THE INPUT:
========================================
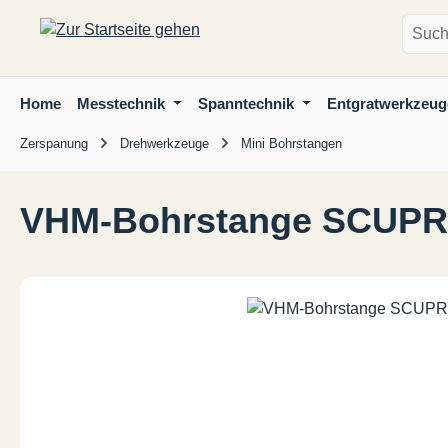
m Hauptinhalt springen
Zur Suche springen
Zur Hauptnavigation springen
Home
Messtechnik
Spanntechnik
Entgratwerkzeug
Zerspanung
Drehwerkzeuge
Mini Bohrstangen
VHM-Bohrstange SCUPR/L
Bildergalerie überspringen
========================================
ABOUT THIS EXERCISE:
Retype the full listing exactly; pictures stay out.

ANSWER TO THE EXERCISE:
m Hauptinhalt springen
Zur Suche springen
Zur Hauptnavigation springen
Home
Messtechnik
Spanntechnik
Entgratwerkzeug
Zerspanung
Drehwerkzeuge
Mini Bohrstangen
VHM-Bohrstange SCUPR/L
Bildergalerie überspringen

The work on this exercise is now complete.